2. Another option is to  join an MLM. I know….ewwww….scams….red flashing lights….bad idea. Well, let me tell you- it won’t make money for you if you don’t work at it, but I’m living proof you can make money in an MLM. Here’s what I told one of my newer artists who expressed interest in the line that I chose to sell: You can make $15 an hour at a makeup counter, work every weekend and holiday and find it very hard to work production or editorial shoots into your life. Or, you can take products to people and sell your artistry skills along with makeup, which in turn, will have a direct effect on your freelance business. As long as you do what? -Treat every person as though they are your big break. The hardest part of this is getting comfortable to have no one to blame but yourself for the outcome of your business. This is uncomfortable until it is the only way you can imagine living your life. Beat the pavement and love it. Never look down and entertain failure. Continue to troubleshoot everything to get better.
3. Go to makeup school. Now- heads up here- know your licensing laws. Know what you’re paying for. Know what you want to do. Acknowledge the financial burden. Ask yourself if you’re willing to live where the work you want is. There’s a lot of people out there selling a bill of goods. So, do your due diligence. Research, ask questions, and make sure you are picking the best option for you.

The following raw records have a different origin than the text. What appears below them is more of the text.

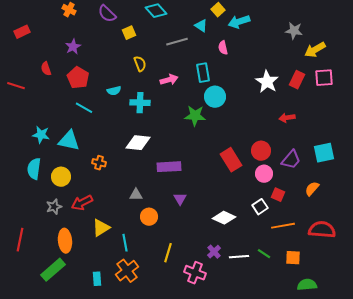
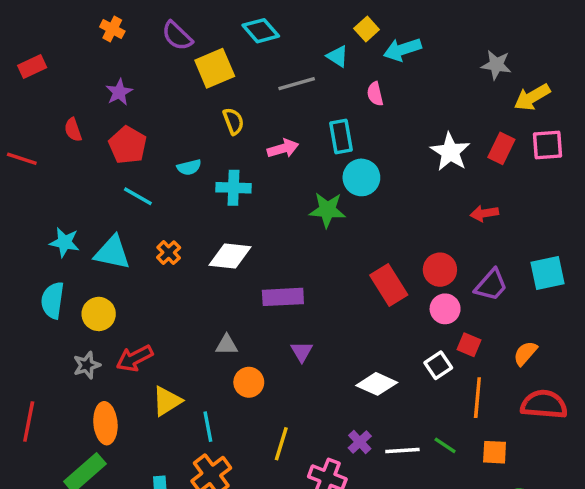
yellow square: (129, 33) -> (215, 68), size x1.6
orange cross: (99, 163) -> (169, 253), moved, turned 32
orange semicircle: (312, 189) -> (525, 353), moved
orange line: (283, 226) -> (477, 398), turned -75

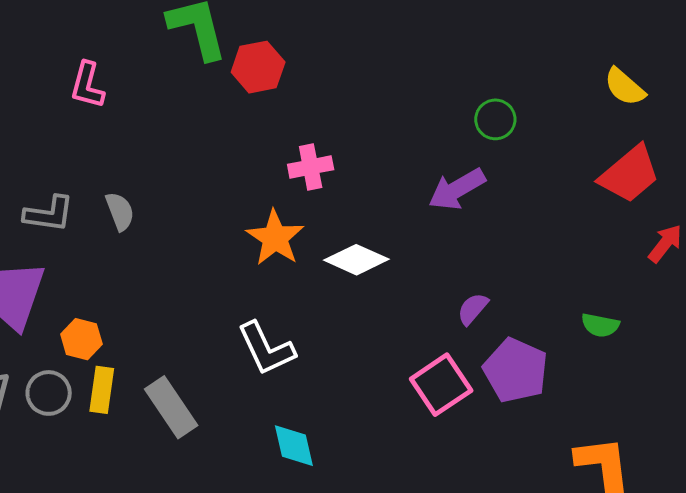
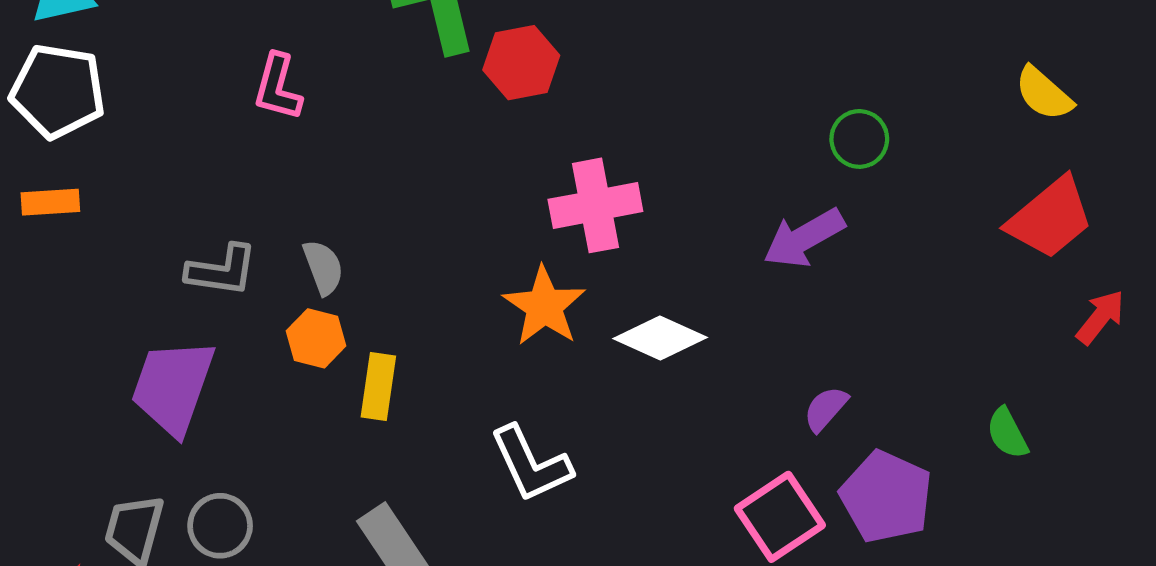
pink cross: (311, 167) -> (595, 205), size x1.4
green semicircle: (600, 325) -> (1007, 433), turned 51
orange hexagon: (81, 339) -> (316, 338), moved
yellow rectangle: (102, 390) -> (378, 387), moved

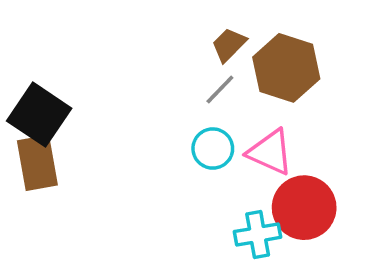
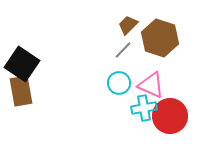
cyan cross: (258, 234) -> (144, 108), moved

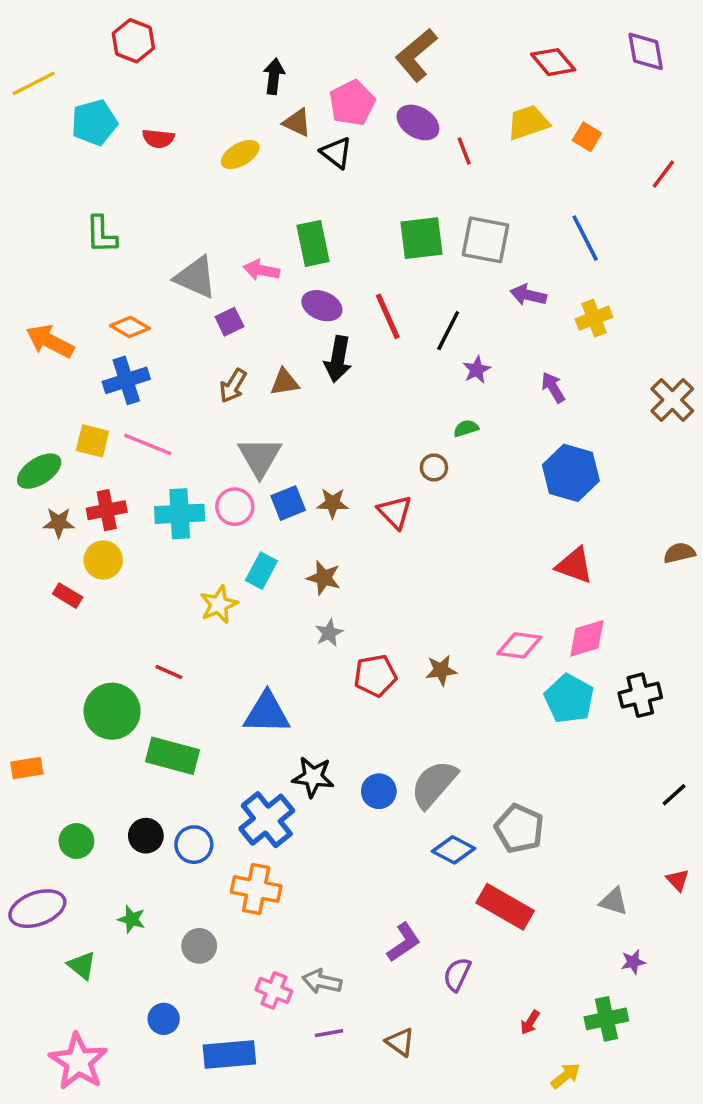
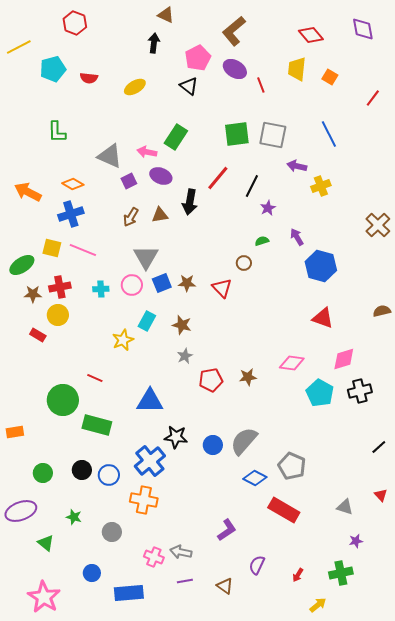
brown triangle: (297, 122) -> (166, 15), moved
yellow trapezoid: (528, 122) -> (297, 69), turned -65
green rectangle: (313, 243) -> (176, 137), turned 45
purple ellipse: (322, 306) -> (161, 176), moved
red line: (388, 316) -> (218, 178), turned 64
yellow cross: (594, 318) -> (321, 186), moved
purple arrow: (553, 387) -> (297, 237), moved
cyan cross: (180, 514) -> (101, 289), size x0.6
pink diamond: (587, 638) -> (344, 359), moved
purple semicircle: (457, 974) -> (257, 565), moved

You might be surprised by what I have to say here. I had a very successful NYC artist give me the best piece of advice I’ve ever gotten- she said, when you show up to fashion week, come in understated clothes you can move comfortably and quickly in, and wear minimal makeup. She suggested it because other seasoned makeup artist are tough on newbies who show up with a beat face like they know everything. (Surprise surprise). But I say it because your client needs to trust you. It’s a lot easier to convince someone you can put a shit ton of makeup on them when you have nothing on your face then it is to convince someone that you can make them look super natural when you look like you’re about to walk down the cat walk. The other wonderful nugget I took from the makeup artist for the TV show Empire, Ashunta Sherriff, was- your clients (no matter how normal or famous) are vulnerable when they sit in your chair. They hand over their confidence and image to you. If you look 500 times better than they do, the walls will go up and you’ll have a tough time getting them to trust you and fully place that confidence in you- therefore you will be completely incapable of doing your job.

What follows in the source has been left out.